# IBM Capstone Project

## 1. Introduction

### 1.1 Background:

Los Angeles has one of the greatest Asian populations in the US. One of the favourite go-to desserts/drinks of the younger Asian population is boba, also known as bubble tea. From my experience living in Los Angeles, it is not always easy to get boba if you do not live in "Asian neighborhoods". With poor public transportation and a driving culture, getting bubble tea could be a 30-minute or longer venture. Therefore, there are opportunities to open more boba shops in Los Angeles where they are not already saturated. 


### 1.2 Business Problem:

As there are opportunities to open more boba shops to capture the demand of those who do not live close to areas already filled with bubble tea options, this project will focus on identifying neighborhoods where there are 1) a few, 2) a moderate amount, and 3) a lot of boba shops. This will give a preliminary view on where new bubble tea shops could thrive!

### 1.3 Target Audience:

A lot of boba shops are franchise businesses, meaning independent entrepreneurs can use the rights to the bubble tea shop's business name, logo, and products to operate an individual location. The target audience of this analysis will be these individuals who want to open a new location for these bubble tea franchises but are wondering what a good location would be.

## 2. Data

### We will be using the following data:

- List of neighborhoods in Los Angeles: To define the scope of the project and provide the basis for clustering
  - From: https://en.wikipedia.org/wiki/List_of_districts_and_neighborhoods_of_Los_Angeles

- Latitudes and longtitudes of those neighborhoods: To plot the map and to get venue data
  - From: Geocoder

- Venue data: Particularly those related to bubble tea shops, to perform clustering on neighborhoods 
  - From: Foursquare API
  - This data include information such as neig

## 3. Methodology


### 3.1 Scrape Data

First, scrape data from the Wikipedia link by using Beautiful Soup and append the data into a list. Due to the fact that the data is from Wikipedia, the neighborhood names can include footnotes label such as [1] and [2] next to them. Those will be cleaned using re. The cleaned list will then be transformed into a pandas dataframe

### 3.2 Find Coordinates of Neighborhoods and Create a Map

Geocoder is used to locate the coordinates of the neighborhoods in the dataframe. The coordinates are then added into the dataframe as new columns, creating this dataframe with 3 columns which are 'neighborhoods', 'Latitude' and 'Longitude'.
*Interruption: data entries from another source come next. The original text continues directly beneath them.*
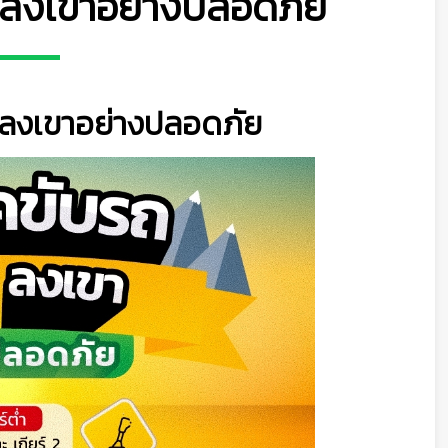
า-ลงเขาอย่างปลอดภัย
า-ลงเขาอย่างปลอดภัย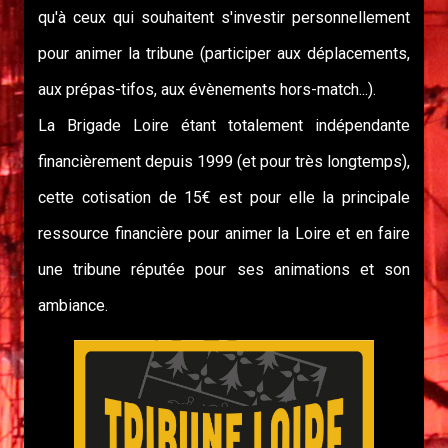
qu'à ceux qui souhaitent s'investir personnellement
pour animer la tribune (participer aux déplacements,
aux prépas-tifos, aux évènements hors-match...).
La Brigade Loire étant totalement indépendante
financièrement depuis 1999 (et pour très longtemps),
cette cotisation de 15€ est pour elle la principale
ressource financière pour animer la Loire et en faire
une tribune réputée pour ses animations et son
ambiance.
Next, using folium, a map of LA is created. Markers are then added to the map by referencing the the dataframe.

### 3.3 Explore and Analyse Neighborhood

In order to explore the neighborhood, we made calls using the Foursquare APIs. For each neighborhood, we are able to get venues information including their names, coordinates, and categories. This information is captured into a dataframe.
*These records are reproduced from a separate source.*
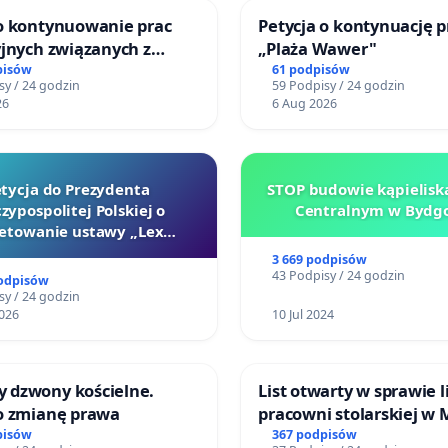
 o kontynuowanie prac
Petycja o kontynuację p
yjnych związanych z
„Plaża Wawer"
 prawa rodzinnego
pisów
61 podpisów
sy / 24 godzin
59 Podpisy / 24 godzin
26
6 Aug 2026
tycja do Prezydenta
STOP budowie kąpielisk
zypospolitej Polskiej o
Centralnym w Bydgo
etowanie ustawy „Lex
Szarlatan”
3 669 podpisów
43 Podpisy / 24 godzin
podpisów
sy / 24 godzin
026
10 Jul 2024
 dzwony kościelne.
List otwarty w sprawie l
 o zmianę prawa
pracowni stolarskiej w 
Teatrze Miniatura w G
pisów
367 podpisów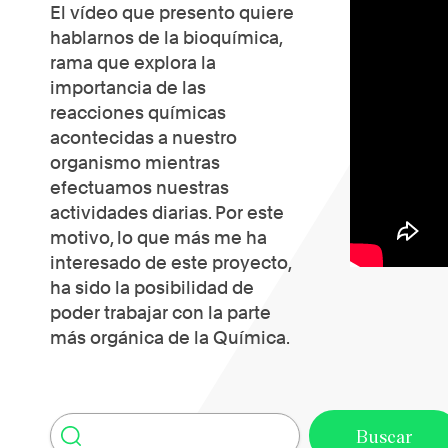
El vídeo que presento quiere
hablarnos de la bioquímica,
rama que explora la
importancia de las
reacciones químicas
acontecidas a nuestro
organismo mientras
efectuamos nuestras
actividades diarias. Por este
motivo, lo que más me ha
interesado de este proyecto,
ha sido la posibilidad de
poder trabajar con la parte
más orgánica de la Química.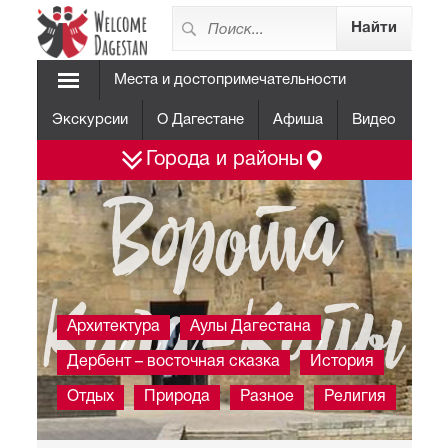
Места и достопримечательности
Экскурсии
О Дагестане
Афиша
Видео
Города и районы
Ворота
Кала-Капы
Архитектура
Аулы Дагестана
Дербент – восточная сказка
История
Отдых
Природа
Разное
Религия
Next, we took a look at the unique venues categories to explore what kind of venues exist in the neighborhood. In order to get this view into a table, we shape the table with neighborhoods still in each row, and venue categories in columns. By grouping the neighborhoods, now we can see how many venues are there in each categories per neighborhood..
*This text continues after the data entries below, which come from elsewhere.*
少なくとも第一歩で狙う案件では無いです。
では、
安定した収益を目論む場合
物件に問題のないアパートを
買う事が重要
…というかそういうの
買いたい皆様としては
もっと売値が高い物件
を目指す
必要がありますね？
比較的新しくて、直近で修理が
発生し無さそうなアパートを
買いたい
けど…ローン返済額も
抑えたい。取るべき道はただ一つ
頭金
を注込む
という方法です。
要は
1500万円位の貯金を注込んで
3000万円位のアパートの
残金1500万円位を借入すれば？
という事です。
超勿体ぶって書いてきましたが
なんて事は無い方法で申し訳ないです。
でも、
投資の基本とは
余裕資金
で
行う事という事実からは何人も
Since we are looking at bubble tea shops in particular, we extract the column with the information of bubble tea shops, and show the number of shops per neighborhood.

### 3.4 Clustering and Create a Map

With the bubble tea shop per neighborhood dataframe, we run the k-means clustering specifying 3 clusters. It is meant to show 3 tiers of neighborhoods with high, medium and low amount of bubble tea shops.

We then visualize which of the three clusters these neighborhoods belong to in a map using folium again.

## 4. Results

K-means clustering divides the neighborhoods into three clusters
- Cluster 0: In red, with low amount of bubble tea shops
- Cluster 1: In purple, with medium amount of bubble tea shops
- Cluster 2: In green, with high amount of bubble tea shops

![Screen%20Shot%202020-07-15%20at%205.42.50%20PM.png](attachment:Screen%20Shot%202020-07-15%20at%205.42.50%20PM.png)

## 5. Discussion

According to the results, those who want to open franchises might want to avoid cluster 3 and focus on on cluster 1 and 2 which have fewer boba shops where the market is not saturated yet

However, there is also limitations on this result. Just the number of bubble team shops alone is not the best indicator of whether the market is saturated. We only looked into one attribute which represents the supply but did not look into the demand. It is possible that even though cluster 3 has a lot of bubble tea shops already, that they can still have a high demand for bubble tea that is not satisfied. A next step could be looking at the demand for bubble tea in these areas and compare them with the supply to see what neighborhoods present the best opportunities.

## 6. Conclusion

In this project, we use neighborhood data from Wikipedia, coordinates from Geocoder, and venue data from Foursquare API to explore where bubble tea shops are located in LA. Then, by using k-means clustering and folium, we are able to find out the groups of neighborhoods with different volumes of bubble team shops and visualize that in a map.

By analyzing data, we are able take a first step in answering a business problem, which is where opportunities lie in opening bubble tea shops.